В «Граспо ди Уа» благодатная атмосфера тепла и уюта сразу же окутала его, но, подняв глаза, он увидел перед собой, чуть правее, Коулмэна, громко смеявшегося и что-то говорившего Инес, сидевшей к Рэю спиной. Рэй, словно загипнотизированный, не мог оторвать от него взгляда.

— Сколько вас, сэр? — спросил подошедший метрдотель.

— Нет-нет. Спасибо, — ответил Рэй и вышел на улицу.

Автоматически он побрел в обратном направлении, потом передумал и повернул в сторону моста Риальто, надеясь сесть там на вапоретто. «А Инес тоже смеялась, — подумал он. — Интересно, что она думает? И что думает Коулмэн — что он мертв? Звонил ли Коулмэн в «Сегузо»? Тайком от Инес или нет? Скорее всего, не звонил. А в «Сегузо», наверное, соберут мой чемодан и перенесут куда-нибудь вниз. Быть может, обратятся в полицию или в американское консульство. Но с этим вряд ли будут спешить. Наверняка уже бывали случаи, когда недисциплинированные постояльцы-туристы уезжали внезапно, а потом забирали багаж по почте».

Коулмэн смеялся! Нет, конечно, он ничего не сказал Инес, кроме того, что они расстались на причале Дзаттере. А если Инес удивило, что Рэй наутро не перезвонил, Коулмэн мог сказать ей что-нибудь вроде: «Должно быть, уехал в Париж. И с какой стати ему перед нами отчитываться?» Разумеется, Инес может помнить, что взяла с него обещание позвонить в случае отъезда. Но что это меняет?
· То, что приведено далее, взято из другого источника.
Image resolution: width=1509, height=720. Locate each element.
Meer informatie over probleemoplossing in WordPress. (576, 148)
Рэй внезапно почувствовал слабость. Из носа текло. Он вернулся в дом на Ларго Сан-Себастьяно, его впустила некрасивая девочка-подросток, которой он прежде не видел. Поднявшись к себе, он принял еще пару таблеток и лег в постель.

Ему снился какой-то кошмар — огонь и розовые пляшущие тела, тонкие, стройные, бесполые. Проснулся он весь в поту и понял, что жар прошел. «Спасибо таблеткам», — подумал он, снова уронив голову на подушку и погрузившись в забытье.
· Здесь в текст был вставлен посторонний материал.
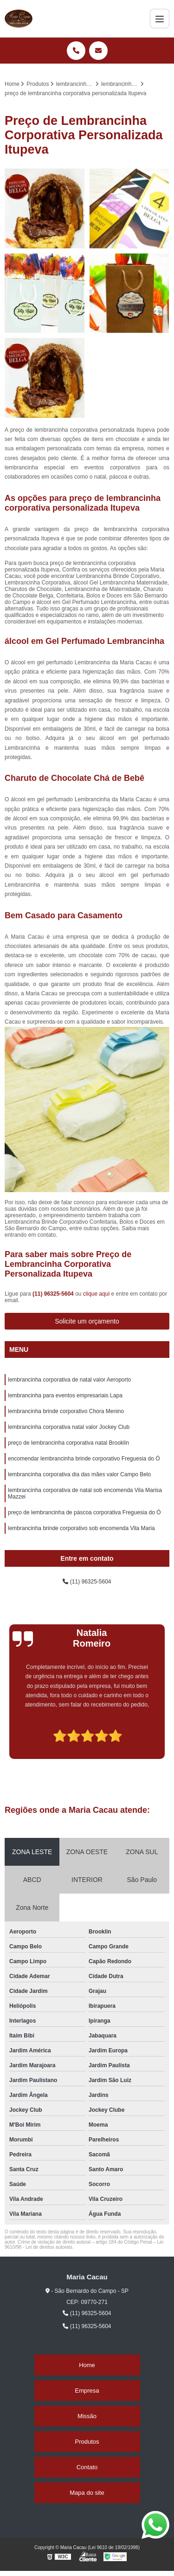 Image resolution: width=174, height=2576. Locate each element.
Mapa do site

Очнулся он от стука в дверь. На пороге стояла некрасивая девочка. Она принесла на подносе завтрак. Рэй накинул на голые плечи одеяло.

— Синьора спрашивает: вы больны?

— Спасибо, сейчас уже лучше, — хрипло ответил Рэй.

— Простудились?

— Да. Но сейчас мне лучше.

Девочка ушла.

Рэй выпил еще две таблетки, оставалось восемь. Он лежал, оберегая себя от каких бы то пи было мыслей, как оберегают больного, все еще находящегося на грани кризиса или даже жизни и смерти, и был счастлив, что ему полегчало. Сегодня он купит свитер, ботинки и чемодан, какой-нибудь красивый, если хватит денег. В бумажнике сейчас что-нибудь около семидесяти — восьмидесяти тысяч лир. Нужно будет подумать о том, как снять без паспорта деньги с чековой книжки туриста. А еще можно зайти в бар к Элизабетте и пригласить ее поужинать.